Войдя в семь утра в гостиницу, мы вошли друг в друга и уснули: она на мне, я под ней, потом повернулись на бок и проспали все так же, слитым воедино человеком, до двух часов дня.
Надо быть честным.
На следующий день мы уехали на поезде в Амстердам.
Надо быть честным. Есть и другие книги, пишущиеся – сознательно или нет – для того, чтобы проповедовать зло. А бывает, что обе цели – добро и зло – слиты в одной книге воедино, словно человек с человеком. Что победит, а? Что окажется сильнее? Доброту труднее выписать, вычленив из тонкого и рафинированного, воспитанного и обладающим неплохим вкусом зла. Доброту лучше выписывать не в словах на бумаге, а в поступках. То есть вообще не писать. А у меня? Что делать?
Я помолюсь… Сейчас. Простите, понимаю, что это литературно. Но литературы вообще нет. Можете не читать.
Все, я молюсь.
Господи, прости меня, грешного человека. Прости, пожалуйста, даже если Тебя и нет. Прости, если я ошибаюсь и все-таки втискиваю, вливаю нечто отвратительное в свои слова. Господи, дай мне послабление на Своем Суде, я старался, пойми. Я ведь действительно хотел и хочу, чтобы было хорошо. Чтобы тому, кто прочтет написанные мной слова, стало чуточку лучше. Чтобы и я сам сделал что-то стоящее. Я делал все честно, я старался. Гордыня в том, что я писал, была и есть. Но я стараюсь выдавливать ее из себя, как господина. Человеку ведь не только раба надо выдавливать из себя. И рабство, и господство – лишнее, наносное, прилепленное с обоих концов человека. Господи, Ты меня создал и я Твое, не свое. Я многого не знаю, но чувствую. Во многом сомневаюсь. Но чувствую иногда точно, что хорошо и что плохо. Для себя хотя бы чувствую… Прости меня и пойми. Пожалуйста, пойми. Сейчас я помолюсь уже молча. Потому что слова стали мешаться и становиться лукавыми, словно я пытаюсь не опозориться, выглядеть достойным и сильным. Это и рабство и господство одновременно. Ладно, я понял. Каюсь. После этого романа я пойду на исповедь, обещаю. Веры во мне мало, но она есть. Я обещаю. Все. Даже если я сейчас нажму на «delete», мои слова уже прочитаны, они никуда не денутся в черноте безмолвия. Прости меня.
Шестидесятые начала XXI века
В Амстердаме царили шестидесятые годы прошлого века, обернутые в обложку нулевых века нынешнего. Практически на каждой травяной лужайке, на скамейках, на асфальте лежали или сидели лентяи со всего мира, в основном западного, курили, пили, читали, разговаривали или просто глазели в небо. Большая часть из них была молода, неопрятно одета, нечесана и немыта.
На взятых напрокат велосипедах мы с Лизой катили по одному из скверов.
– Эй, ребята, хотите познакомлю с медведем? – крикнул нам по-английски один из лежащих на траве парней, длинноволосый настолько, что волосы полностью закрывали ему глаза и было непонятно, как он вообще видит.

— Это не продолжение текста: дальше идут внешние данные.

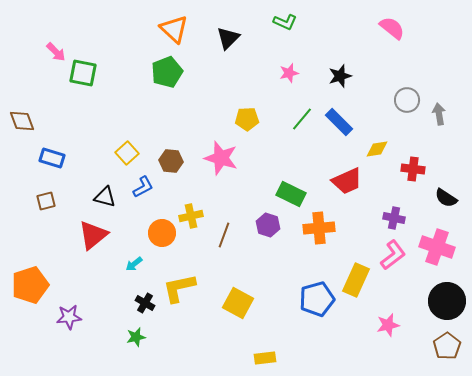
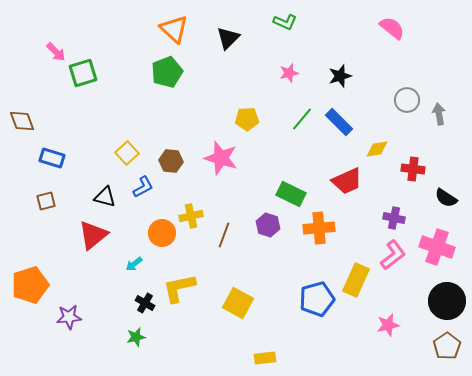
green square at (83, 73): rotated 28 degrees counterclockwise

– С каким медведем? – я притормозил рядом с ним.
– Вот с ней, – кивнул парень на лежащую рядом с собой хрупкого вида девушку, похожую на тщедушного парня. Она была коротко пострижена и лежала на спине, заложив за голову руки. По тому, что она все-таки девчонка, можно было угадать по форме ног – она была в шортах.
– Она – медведь?
– Да, самый сильный медведь, тебя заломает в один миг.
– В смысле?
– В том смысле, что положит тебя в армрестлинге.
Я с сомнением посмотрел на тонкие руки спящей девчонки.
– У вас акцент прикольный, вы поляки? – спросил длинноволосый.
– Нет, рашенс.
– С русскими она еще не боролась. Бер! Эй, Бер, просыпайся, с тобой русский медведь будет сражаться.
Девушка проснулась, окинула меня взглядом. Она была курноса, с темными провалами глаз. Сощурилась и сказала мне по-русски с сильным акцентом.
– Кто, ты русский?
– Я. А ты откуда?
– Я никто. Будешь бороться? Ставка сто евро.
Посмотрев на Лизу, которая заинтересованно улыбалась, я кивнул:
– Идет.
Бер встала – и оказалась мне по грудь.
Мы разместились на коленях на траве за каменным столбиком, похожим на постамент для скульптуры. Сплели пальцы, и волосатый парень, которого звали Фишер, скомандовал: «Начали!» Рука Бер мгновенно налилась невероятной силой и стала чугунной. Я сразу понял, что шансов у меня никаких. Кажется, я не продержался и секунды, как ее тонкая рука пригнула мою к каменной поверхности постамента.
– Можешь попробовать двумя, – безразличным голосом сказала Бер.
Когда я жал ее одну руку своими двумя руками и медленно сгибал, мне казалось, что я могу победить. Бер держалась несколько секунд, потом хладнокровно, не меняя безразличного выражения лица, выровняла позицию и припечатала мою руку к постаменту.
– Да, – сказал я, доставая двести евро, – если бы это не произошло со мной, никогда бы не поверил. Ты профессиональный армлестлер?
– Да она в спортивном зале никогда не была, – сказал Фишер и достал сигарету. – Будешь? Неплохая трава.
Я отрицательно покачал головой.
– А не хочешь теперь со мной? – сказала Лиза. Бер посмотрела на нее и снисходительно усмехнулась:
– Пятьдесят евро.
Фишер спросил меня, о чем они говорят, я перевел. Он засмеялся и поджег свою сигарету.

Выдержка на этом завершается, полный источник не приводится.